-- TRY IT --
Lines holding the word "appointment" are the ones to copy from the data below.

[Page-level text extractions]
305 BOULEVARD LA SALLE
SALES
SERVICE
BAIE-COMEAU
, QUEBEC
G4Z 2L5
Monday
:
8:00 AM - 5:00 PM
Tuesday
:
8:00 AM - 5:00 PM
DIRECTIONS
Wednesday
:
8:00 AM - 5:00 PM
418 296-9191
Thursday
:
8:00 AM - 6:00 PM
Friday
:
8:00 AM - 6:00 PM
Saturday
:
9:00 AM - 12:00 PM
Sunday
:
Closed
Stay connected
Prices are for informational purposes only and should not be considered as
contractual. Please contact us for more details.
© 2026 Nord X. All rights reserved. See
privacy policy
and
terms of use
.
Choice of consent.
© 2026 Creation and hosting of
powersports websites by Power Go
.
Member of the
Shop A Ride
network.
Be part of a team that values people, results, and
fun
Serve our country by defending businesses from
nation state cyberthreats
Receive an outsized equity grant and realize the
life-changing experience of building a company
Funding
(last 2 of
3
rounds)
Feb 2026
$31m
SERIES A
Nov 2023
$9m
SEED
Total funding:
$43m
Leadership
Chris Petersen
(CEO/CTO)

---

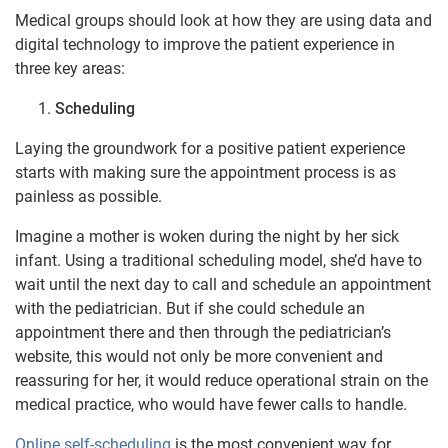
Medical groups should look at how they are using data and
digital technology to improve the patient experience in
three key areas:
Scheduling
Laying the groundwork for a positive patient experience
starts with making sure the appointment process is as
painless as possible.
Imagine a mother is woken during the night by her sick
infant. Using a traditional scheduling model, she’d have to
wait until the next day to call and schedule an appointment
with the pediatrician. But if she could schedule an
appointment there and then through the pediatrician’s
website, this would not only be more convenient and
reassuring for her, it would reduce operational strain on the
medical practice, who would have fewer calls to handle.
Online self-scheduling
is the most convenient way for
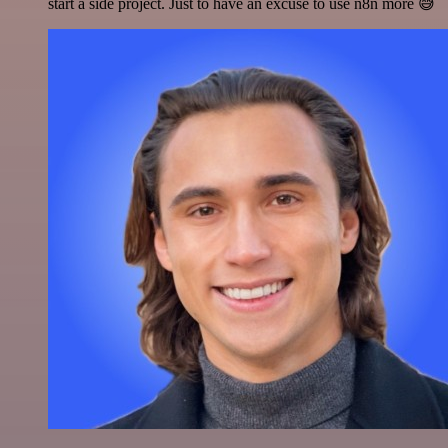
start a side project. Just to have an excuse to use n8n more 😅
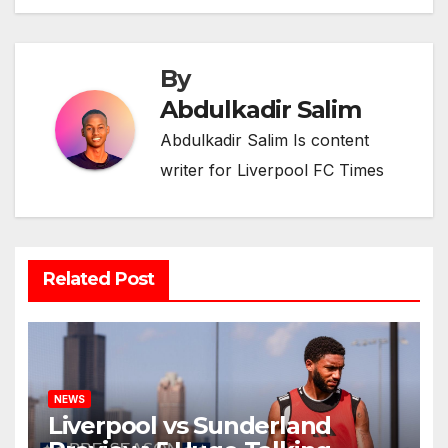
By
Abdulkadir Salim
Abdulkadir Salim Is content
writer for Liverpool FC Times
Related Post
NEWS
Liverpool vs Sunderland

-- SOLUTION TO THIS PROBLEM --
starts with making sure the appointment process is as
wait until the next day to call and schedule an appointment
appointment there and then through the pediatrician’s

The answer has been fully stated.